21.

239 21 4
                                    

Harry und ich hatten in der Woche fast jeden Tag etwas gemeinsam zusammen gemacht und wenn wir nur still neben einander saßen auf einer Parkbank und haben den Tauben dabei zugesehen, wie sie die Brotkrümel aufpickten, die Kinder ihnen zu schmissen. Es war schön jemanden zu haben, der sich um jemanden sorgt. Der mir das Gefühl gab, dass ich nicht doch vollkommen unnötig und überflüssig auf dieser Welt wäre.

Und ich hatte angefangen neue Schuldgefühle zu entwickeln. Die normalen kannte ich schon, wegen meinen Eltern, die ich immer empfand, aber seit ich meine Zeit mit Harry verbrachte fühlte ich mich schuldig und schlecht, weil ich ihm nicht antwortete, wenn er mir eine Frage stellte. Ich glaube Harry hatte sich allmählich daran gewöhnt, dass nicht viel von meiner Seite her kommt, aber ich hatte angefangen alles in Frage zu stellen. Gestern Abend habe ich mich vor einen Spiegel gestellt und wollte das Sprechen üben, aber in dem Moment kam glücklicherweise meine Tante herein und hat mich davon abgehalten.

Wieso fühle ich mich so bei Harry? Verliebt in ihn war ich auf gar keinen Fall. Nein. Er zog mich immer noch damit auf, dass ich was für Niall empfand, auch wenn es nichts ernstes war, und das war es auch. Wurden wir tatsächlich Freunde? So richtige Freunde, die sich alles erzählen konnten und dem anderen blind vertrauten?

Ich gab auf, darüber nach zu denken und starrte lustlos in meinen Kleiderschrank. Harry meinte, dass er heute mit mir und seinen Bandkollegen etwas zusammen machen möchte. Er würde es ja so toll finden, wenn wir uns alle näher kennen lernen. Ich habe ihm nur gesagt, dass ich dieses mal aber nicht als seine Freundin vorgestellt werden möchte. Harry würde mich gleich abholen kommen und zusammen gehen wir dann einkaufen, damit wir für heute Abend zusammen Pizza backen konnten. Harry meinte er wäre der geborene Koch, weil er mal in einer Bäckerei gearbeitet hätte, aber ich war mir sicher, da konnte sogar ich besser kochen, wobei ich mir damals immer nur die Kochsendungen mit meiner Mutter im Fernseher angesehen hatte mit Jamie Oliver.

Ich stopfte meine Schlafsachen noch mit in meine Tasche, da ich heute auch bei Harry schlafen würde und sprang die Treppe herunter, als es klingelte. Meine Tante war nicht zuhause, da sie immer noch an dem Konzert feilte was nächste Woche bevor stand.

„Hallo!", rief Harry laut und grinsend nahm ich ihn in den Arm.

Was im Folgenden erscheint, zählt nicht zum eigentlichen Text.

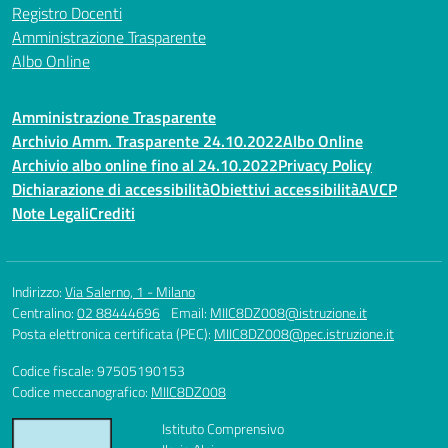
Registro Docenti
Amministrazione Trasparente
Albo Online
Amministrazione Trasparente
Archivio Amm. Trasparente 24.10.2022
Albo Online
Archivio albo online fino al 24.10.2022
Privacy Policy
Dichiarazione di accessibilità
Obiettivi accessibilità
AVCP
Note Legali
Crediti
Indirizzo:
Via Salerno, 1 - Milano
Centralino:
02 88444696
Email:
MIIC8DZ008@istruzione.it
Posta elettronica certificata (PEC):
MIIC8DZ008@pec.istruzione.it
Codice fiscale: 97505190153
Codice meccanografico:
MIIC8DZ008
Istituto Comprensivo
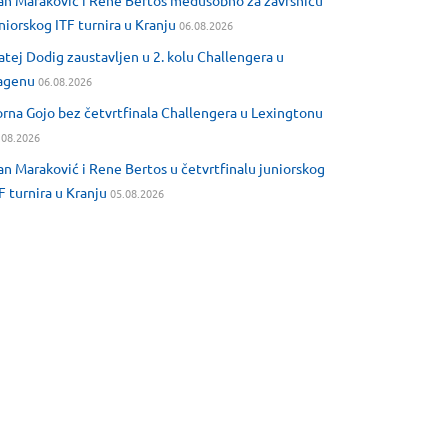
an Maraković i Rene Bertos međusobno za završnicu
niorskog ITF turnira u Kranju
06.08.2026
tej Dodig zaustavljen u 2. kolu Challengera u
agenu
06.08.2026
rna Gojo bez četvrtfinala Challengera u Lexingtonu
.08.2026
an Maraković i Rene Bertos u četvrtfinalu juniorskog
F turnira u Kranju
05.08.2026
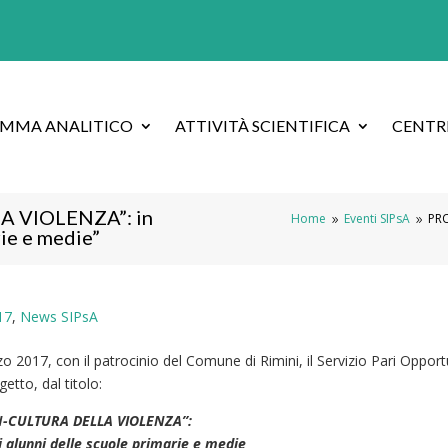
AMMA ANALITICO
ATTIVITÀ SCIENTIFICA
CENTRI
 VIOLENZA”: in
Home
Eventi SIPsA
PRO
9
9
rie e medie”
17
,
News SIPsA
zo 2017, con il patrocinio del Comune di Rimini, il Servizio Pari Opport
etto, dal titolo:
-CULTURA DELLA VIOLENZA”:
li alunni delle scuole primarie e medie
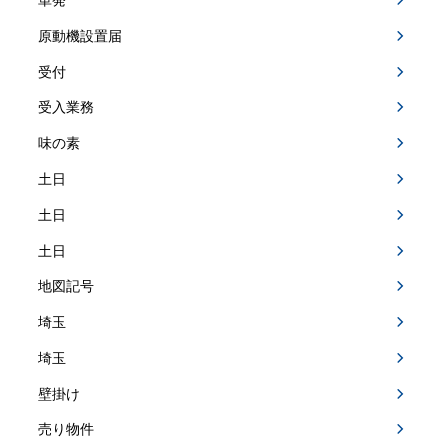
単発
原動機設置届
受付
受入業務
味の素
土日
土日
土日
地図記号
埼玉
埼玉
壁掛け
売り物件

Seit wir Zeit miteinander verbrachten wurde ich zu einer viel fröhlicheren Person. Das war sogar meinen Mitmenschen aufgefallen. Sie fragten mich oft was geschehen sei, weil ich lächelnd durch die Weltgeschichte lief. Sie waren es nicht mehr von mir gewohnt. Und ich war es auch nicht von mir gewohnt. Harry hatte mir mut gemacht und mir immer wieder gesagt, dass mir ein Lächeln soviel besser stehen würde.

„Wie geht es uns heute?", fragte er und nahm mir meine Tasche ab, während ich die Haustüre abschloss und dann mit ihm zum Auto ging.

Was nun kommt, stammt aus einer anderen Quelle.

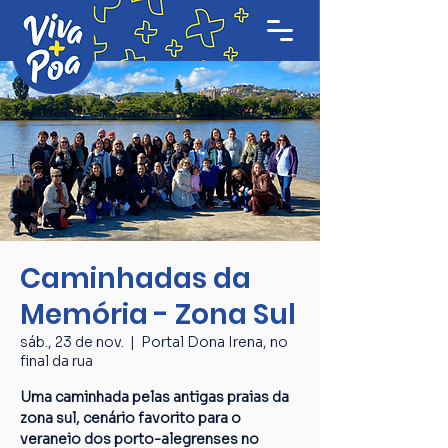
Caminhadas da
Memória - Zona Sul
sáb., 23 de nov.
  |  
Portal Dona Irena, no
final da rua
Uma caminhada pelas antigas praias da
zona sul, cenário favorito para o
veraneio dos porto-alegrenses no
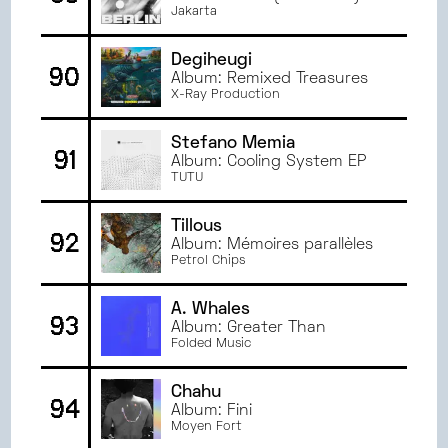
Jakarta
Degiheugi
90
Album: Remixed Treasures
X-Ray Production
Stefano Memia
91
Album: Cooling System EP
TUTU
Tillous
92
Album: Mémoires parallèles
Petrol Chips
A. Whales
93
Album: Greater Than
Folded Music
Chahu
94
Album: Fini
Moyen Fort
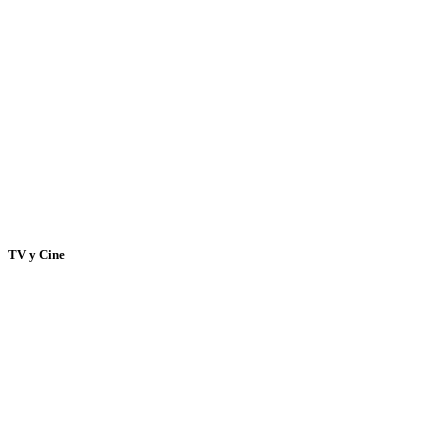
TV y Cine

Ich streckte beide Daumen nach oben und da er angefangen hatte mich besser kennen zu lernen, wusste er, dass ich nicht log.

„Bist du schon aufgeregt heute Niall wieder zusehen?", fragte er mich mit einem zwinkern und piekste mir in die Seite.

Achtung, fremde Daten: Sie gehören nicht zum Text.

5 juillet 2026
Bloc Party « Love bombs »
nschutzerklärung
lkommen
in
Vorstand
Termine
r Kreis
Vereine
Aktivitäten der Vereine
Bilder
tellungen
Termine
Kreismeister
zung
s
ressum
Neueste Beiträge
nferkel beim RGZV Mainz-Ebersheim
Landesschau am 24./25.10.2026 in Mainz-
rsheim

Ich grinste leicht und schüttelte den Kopf.

Nein, aufgeregt war ich nicht. Ich war nur gespannt. Er hatte mir noch ein paar Sms geschrieben, auf die ich meistens nur einsilbig geantwortet hatte, was mir im nachhinein auch leid tat, aber ich war die ganze Zeit noch damit beschäftigt, was er zu mir gesagt hatte. Er wollte mich ja nur kennen lernen, weil ich so spannend bin, weil ich stumm bin.

Es gibt Tausende von stummen Menschen auf dieser Erde. Wieso ausgerechnet ich? Also ja, am liebsten wollte ich ja, dass wir uns näher kennen lernen würden, aber irgendwie ist das ein bisschen komisch. Er hat was mit Jackie am laufen. Und Jackie erzählt mir jeden Tag in der Schule eine neue Geschichte von Niall.